Na reabertura da economia há 36% que não sabem quando vão recuperar o volume de negócios

No que toca ao processo de reabertura e recuperação económica, os resultados são, também, claros. Há 36% das empresas inquiridas que indica não conseguir estimar um prazo para recuperar o volume de negócios para os valores registados antes do período de pandemia, tendo em conta o momento de grande incerteza que ainda vivemos.

“Estamos perante um cenário de incerteza e muitas empresas, principalmente as mais pequenas, enfrentam um grande desafio no que respeita à recuperação do seu volume de negócios. Na Sage, estivemos desde o primeiro momento ao lado dos nossos Clientes, garantindo-lhes todo o suporte, tranquilidade e conhecimento necessários neste momento sem precedentes”, salientou Josep María Raventós, Country Manager da Sage Portugal na nota enviada às redações. “Para além do apoio incondicional que demos, nomeadamente às empresas que recorreram ao lay-off, e para as quais a atualização rápida e regular das soluções de recursos humanos e salários foi um fator crítico, definimos também planos de ajuda personalizados para os Clientes que viram os seus negócios ser afetados de alguma forma, o que os ajudou a manter-se no ativo apesar das condições menos favoráveis”.

Numa perspetiva mais otimista, mais de 1/5 das empresas inquiridas (21%) estima poder recuperar ainda até ao final deste ano. Este número está, obviamente, muito dependente dos setores de atividade das PME – os que se destacam pelo lado positivo da recuperação são os serviços de estética/cabeleireiros, os transportes, os serviços de informática e ainda o setor do ensino.

Josep Maria Raventós afirmou ainda que “entramos agora numa nova fase da economia e é extraordinário ver a resiliência das empresas portuguesas, que estão a enfrentar esta situação com garra e mesmo as mais resistentes (quer pela sua dimensão, quer pelo setor de atividade), estão agora a sentir a poderosa aceleração nos seus processos de transformação digital, onde a tecnologia assume cada vez mais o papel principal para uma adaptação a esta nova normalidade”.

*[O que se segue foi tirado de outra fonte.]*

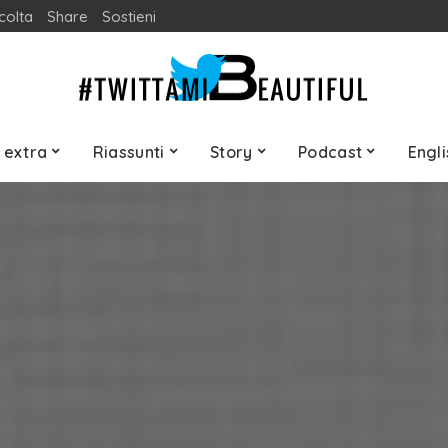
colta
Share
Sostieni
 extra
Riassunti
Story
Podcast
Engli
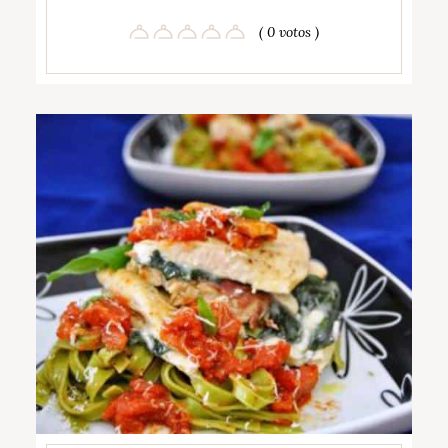
( 0 votos )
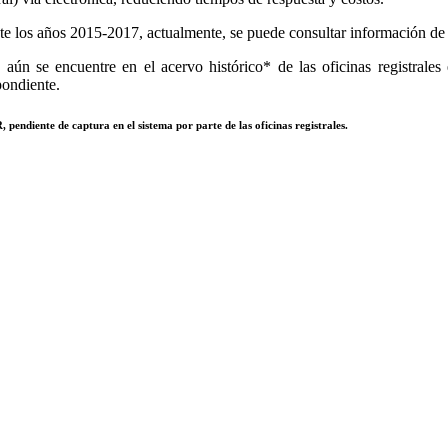
e los años 2015-2017, actualmente, se puede consultar información de to
aún se encuentre en el acervo histórico* de las oficinas registrales 
pondiente.
 pendiente de captura en el sistema por parte de las oficinas registrales.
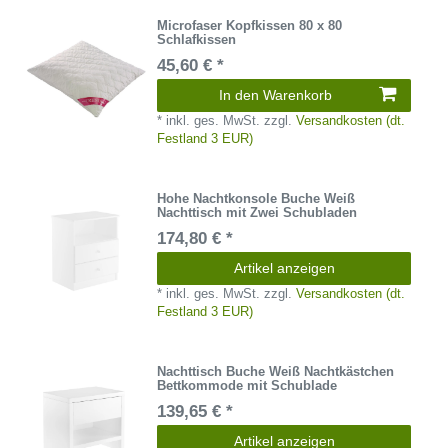
Microfaser Kopfkissen 80 x 80
Schlafkissen
45,60 € *
In den Warenkorb
*
inkl. ges. MwSt.
zzgl.
Versandkosten (dt.
Festland 3 EUR)
Hohe Nachtkonsole Buche Weiß
Nachttisch mit Zwei Schubladen
174,80 € *
Artikel anzeigen
*
inkl. ges. MwSt.
zzgl.
Versandkosten (dt.
Festland 3 EUR)
Nachttisch Buche Weiß Nachtkästchen
Bettkommode mit Schublade
139,65 € *
Artikel anzeigen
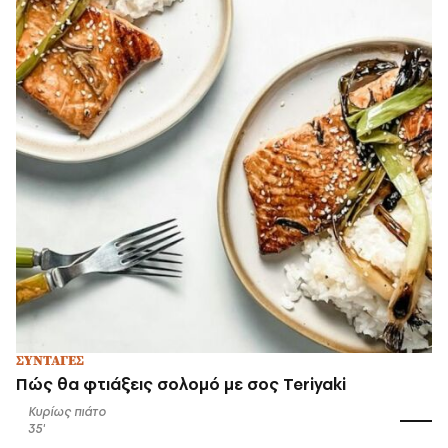
ΣΥΝΤΑΓΕΣ
Πώς θα φτιάξεις σολομό με σος Teriyaki
Κυρίως πιάτο
35'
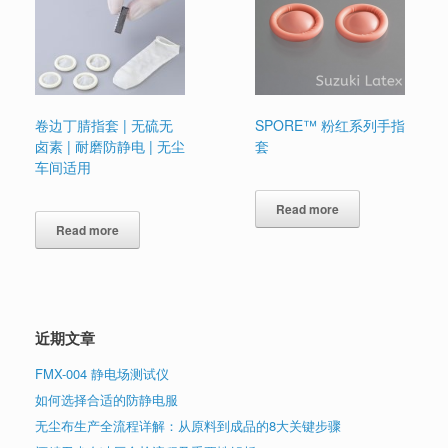
卷边丁腈指套 | 无硫无
SPORE™ 粉红系列手指
卤素 | 耐磨防静电 | 无尘
套
车间适用
Read more
Read more
近期文章
FMX-004 静电场测试仪
如何选择合适的防静电服
无尘布生产全流程详解：从原料到成品的8大关键步骤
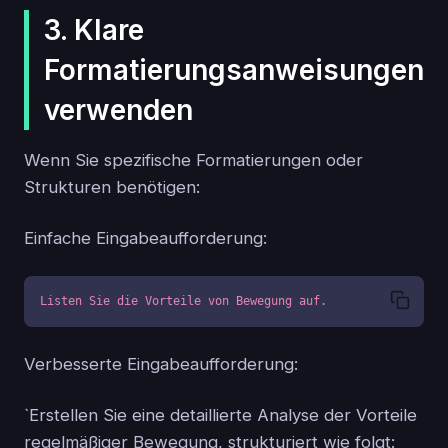
3. Klare
Formatierungsanweisungen
verwenden
Wenn Sie spezifische Formatierungen oder
Strukturen benötigen:
Einfache Eingabeaufforderung:
Listen Sie die Vorteile von Bewegung auf.
Verbesserte Eingabeaufforderung:
`Erstellen Sie eine detaillierte Analyse der Vorteile
regelmäßiger Bewegung, strukturiert wie folgt:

Para este estudo a Sage Portugal, usou inquéritos por via eletrónica, tendo obtido 1.778 respostas. Quanto à dimensão das empresas, cerca de 86% das empresas respondentes é categorizada como Micro empresa (até 10 trabalhadores ou volume de negócios menor ou igual a 2 milhões de euros); 12% como Pequena empresa (até 50 trabalhadores ou volume de negócios menor ou igual a 10 milhões); cerca de 2% é categorizada como Média empresa (até 250 trabalhadores ou volume de negócios menor ou igual a 50 milhões) e menos de 1% como Grande empresa (250 ou mais trabalhadores ou volume de negócios acima dos 50 milhões).

Os setores de atividade mais representados neste estudo foram: o do comércio e oficinas automóveis (21%), serviços de contabilidade (11%) e alojamento e restauração (11%). A maior parte das empresas respondentes localiza-se na região de Lisboa e Vale do Tejo (32%), Centro (20%), Douro Litoral (20%) e Minho (11%).